Cable Aims To Be Its Own Worst Enemy, Sort Of

Carl Weinschenk

One of the better telecom dramas of the last decade had to do the phone companies' reactions to the onslaught of VoIP from competitors, which was led by the cable industry. They indeed did survive, and to a great extent have subsequently thrived due to the broadband boom and, for those with fortuitous corporate entanglements, the wireless explosion.


The next act-in a play that never really ends-deals with how cable operators will react to encroachment on their turf by, well, just about every company with enough money to buy or lease a few servers. The industry is in a very vulnerable position as it watches wearily for signs that its subscribers are moving to Internet-delivered over-the-top (OTT) programming.


The industry certainly hopes recent research sponsored by ESPN suggesting that cord cutters are having a marginal impact is true. The findings, however, fly in the face of significant subscriber losses and a gut-level feeling that subscribers must be going somewhere.


This is a big deal, albeit an indirect one, for businesses. Cable operators are now the co-equal of the telcos as the top wireline carriers. How they view their business will impact the investments they make. This, in turn, will influence the services and prices that are available for businesses that need capacity to ferry their bits and bytes hither and yon (i.e, transmitting their data). While most cable companies run different business entities for their commercial customers, there is significant overlap and the health of one influences the other.


It is worth noting that the industry, which has been making noise about becoming big players in the commercial sector since the Hoover administration (okay, perhaps Reagan), finally seems to really have something to crow about.
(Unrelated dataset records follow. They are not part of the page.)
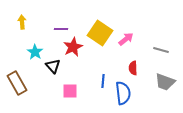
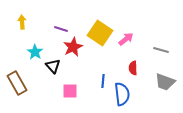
purple line: rotated 16 degrees clockwise
blue semicircle: moved 1 px left, 1 px down
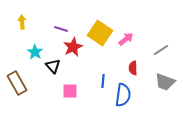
gray line: rotated 49 degrees counterclockwise
blue semicircle: moved 1 px right, 1 px down; rotated 15 degrees clockwise
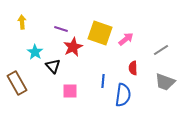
yellow square: rotated 15 degrees counterclockwise
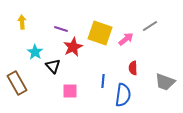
gray line: moved 11 px left, 24 px up
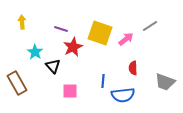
blue semicircle: rotated 75 degrees clockwise
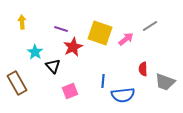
red semicircle: moved 10 px right, 1 px down
pink square: rotated 21 degrees counterclockwise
Cox, Time Warner Cable and Comcast all are on pace toward-or already have achieved-$1 billion in commercial services revenue for 2010. The growth will continue, but probably will do so more quickly if the video arms of the corporation are hale and healthy.
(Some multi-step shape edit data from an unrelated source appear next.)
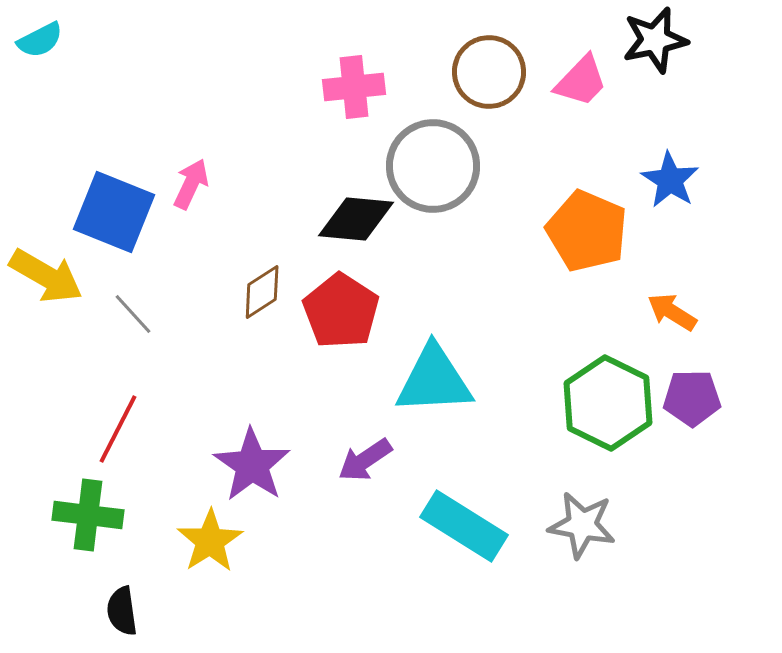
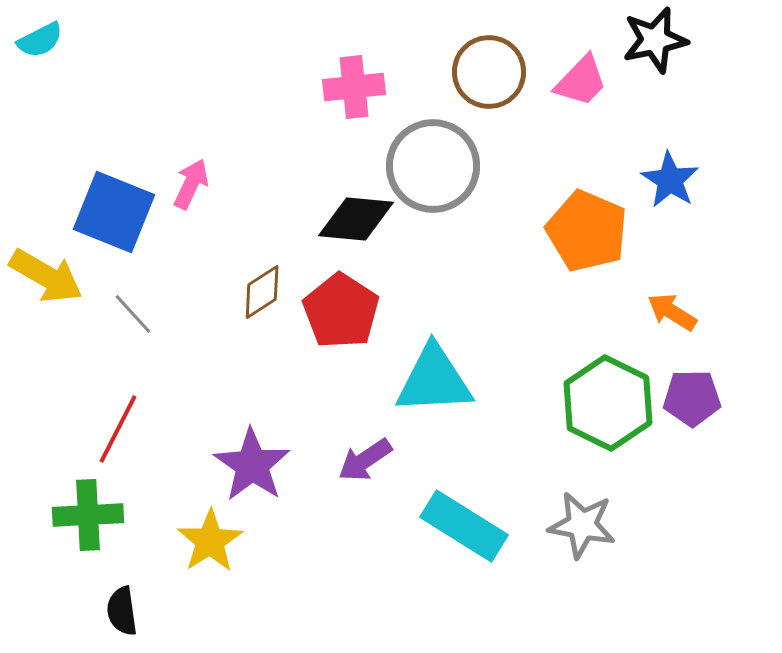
green cross: rotated 10 degrees counterclockwise
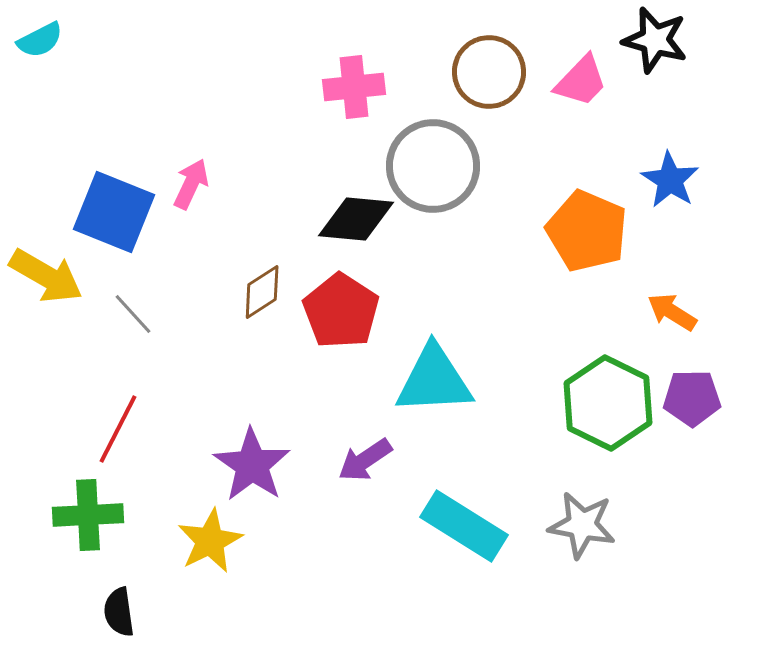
black star: rotated 28 degrees clockwise
yellow star: rotated 6 degrees clockwise
black semicircle: moved 3 px left, 1 px down
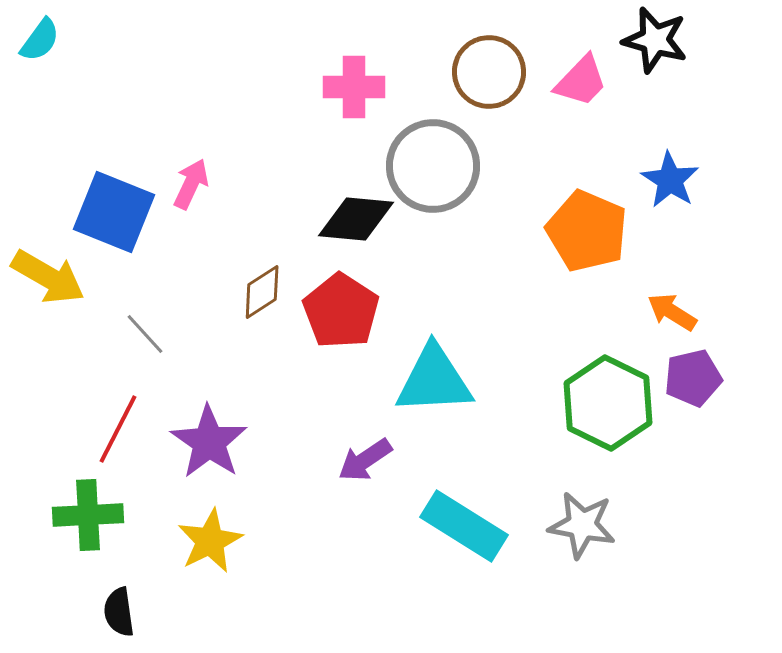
cyan semicircle: rotated 27 degrees counterclockwise
pink cross: rotated 6 degrees clockwise
yellow arrow: moved 2 px right, 1 px down
gray line: moved 12 px right, 20 px down
purple pentagon: moved 1 px right, 20 px up; rotated 12 degrees counterclockwise
purple star: moved 43 px left, 23 px up
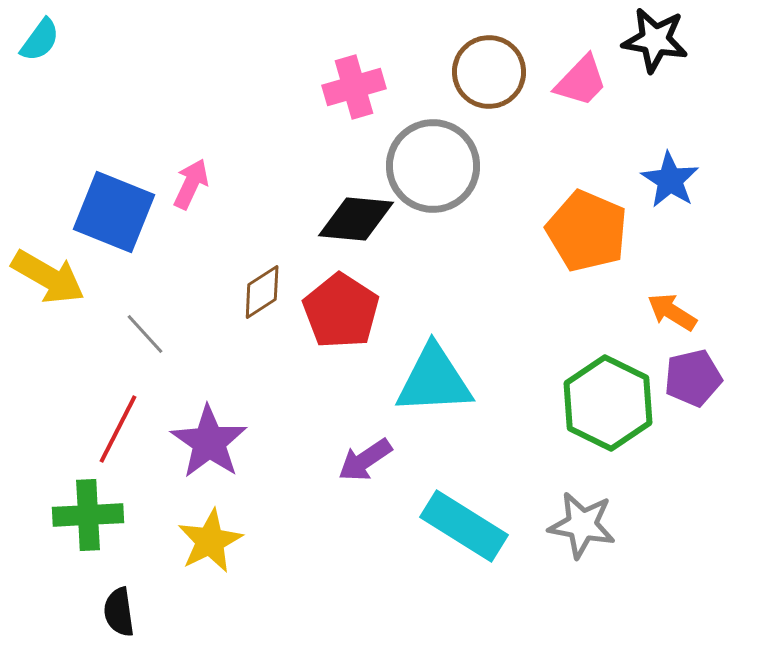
black star: rotated 6 degrees counterclockwise
pink cross: rotated 16 degrees counterclockwise
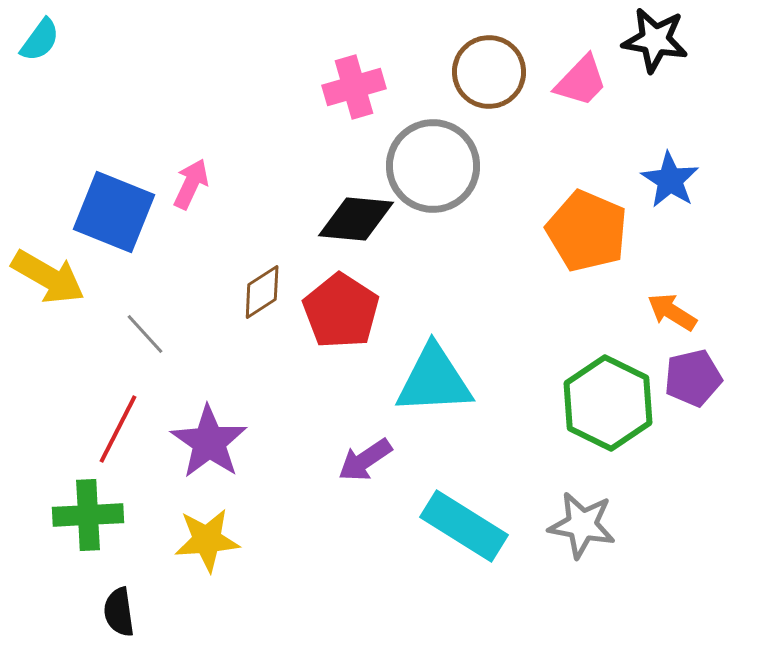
yellow star: moved 3 px left, 1 px up; rotated 22 degrees clockwise
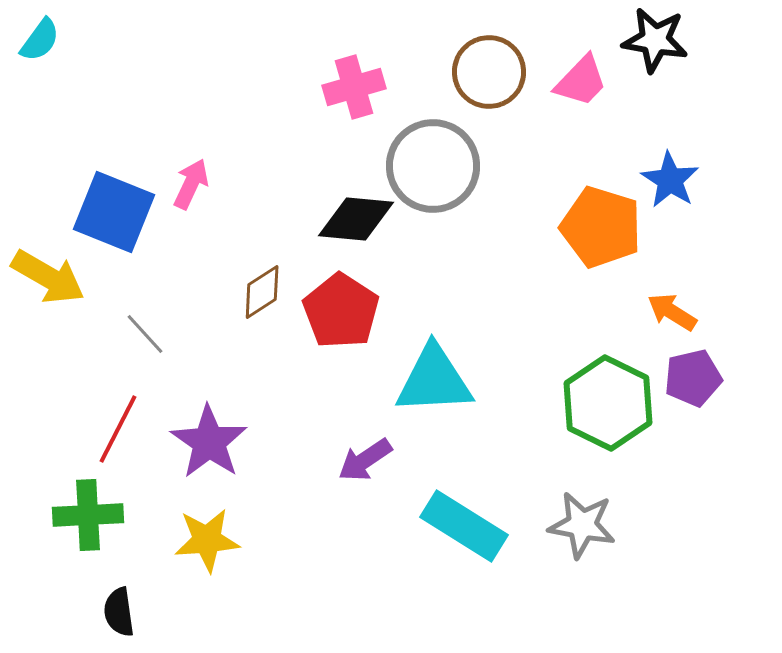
orange pentagon: moved 14 px right, 4 px up; rotated 6 degrees counterclockwise
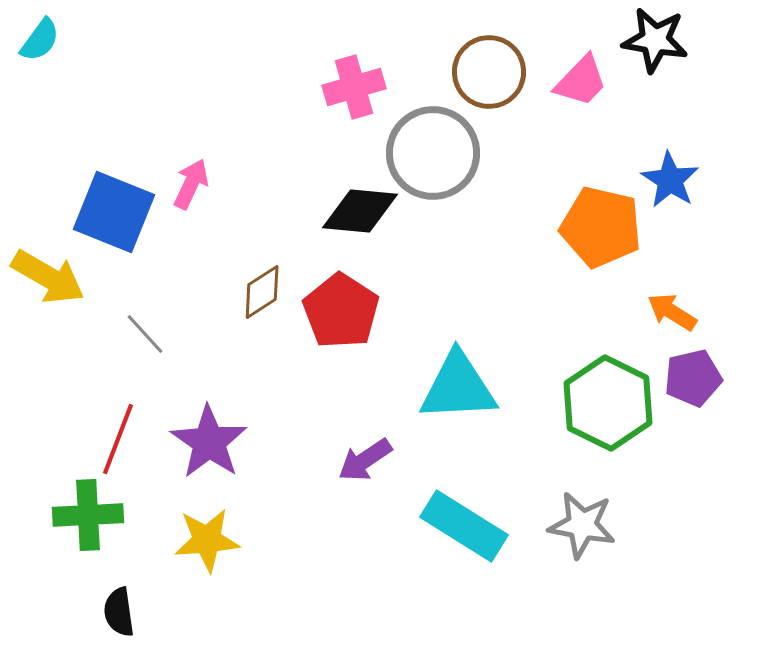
gray circle: moved 13 px up
black diamond: moved 4 px right, 8 px up
orange pentagon: rotated 4 degrees counterclockwise
cyan triangle: moved 24 px right, 7 px down
red line: moved 10 px down; rotated 6 degrees counterclockwise
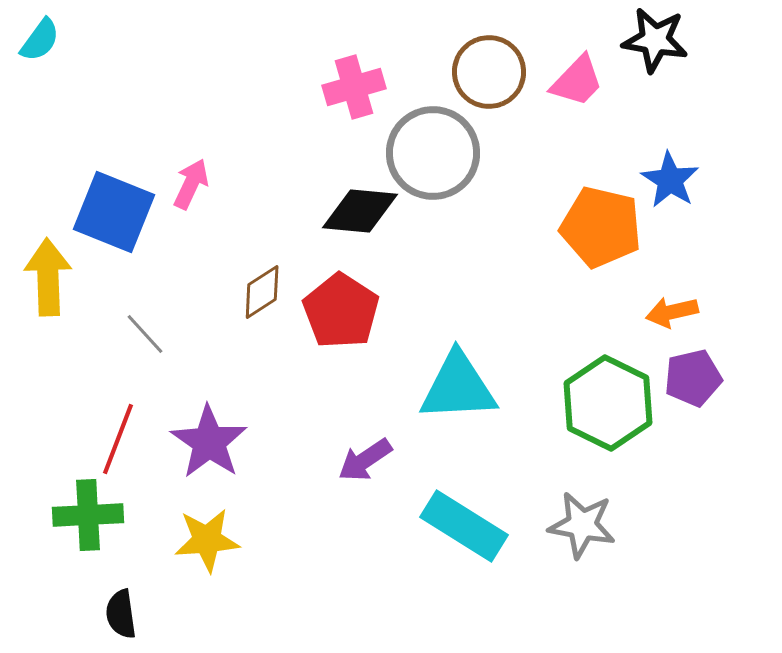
pink trapezoid: moved 4 px left
yellow arrow: rotated 122 degrees counterclockwise
orange arrow: rotated 45 degrees counterclockwise
black semicircle: moved 2 px right, 2 px down
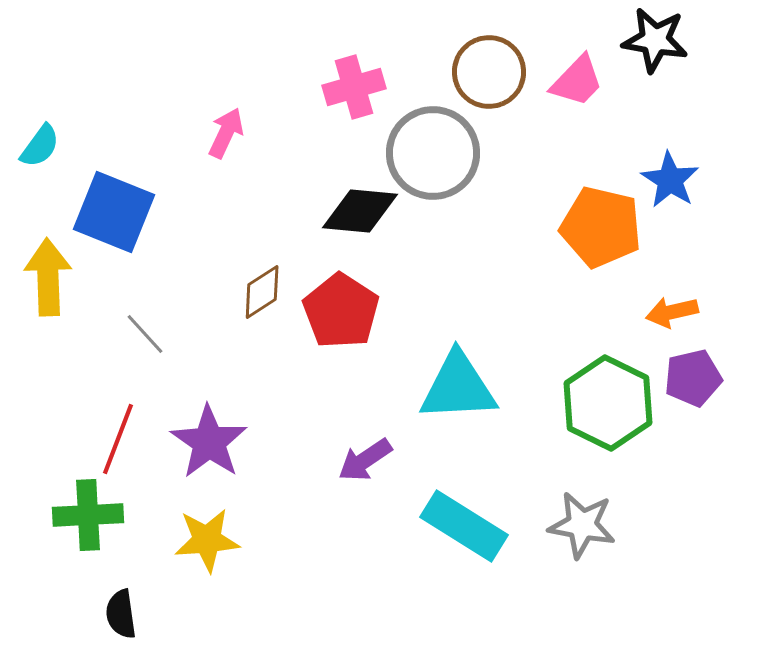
cyan semicircle: moved 106 px down
pink arrow: moved 35 px right, 51 px up
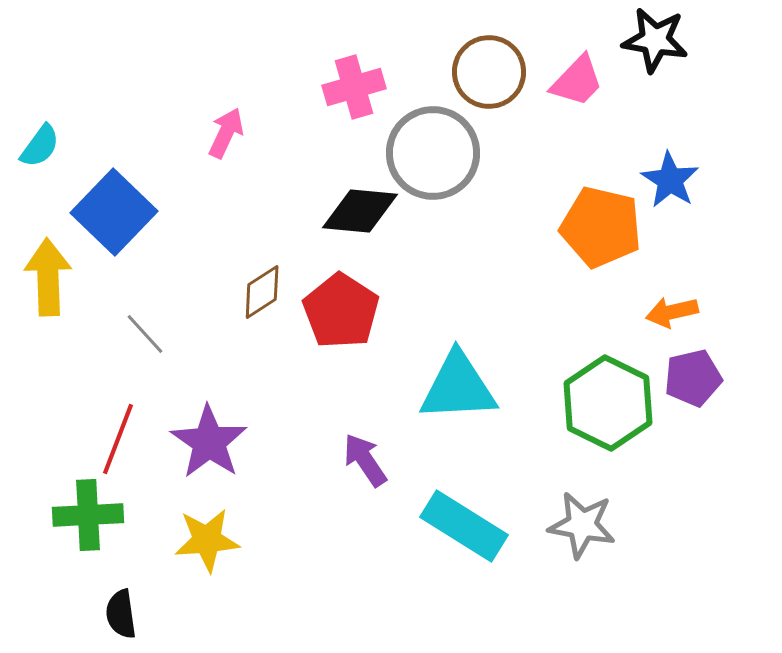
blue square: rotated 22 degrees clockwise
purple arrow: rotated 90 degrees clockwise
Comcast has just made the most telling move in this area. It was reported today on The Wall Street Journal's website that the cable company is testing a set-top box that combines traditional cable with OTT in Augusta, GA. Comcast can offer the service, labeled Xcalibur and Spectrum-as a way to retain as many video customers as possible, even if the broadband-based subscribers deliver less revenue. The tests, presumably, will focus both on the technology and the ways in which that technology can be marketed.


The telcos eventually introduced their own VoIP services. As long as their subscribers were moving to the new service, the thinking went, it was prudent for the telcos to offer an alternative. Comcast and, more than likely, the industry as a whole-cable operators generally move in lockstep-apparently are thinking along the same lines: Cannibalizing your customer base is better than losing it outright.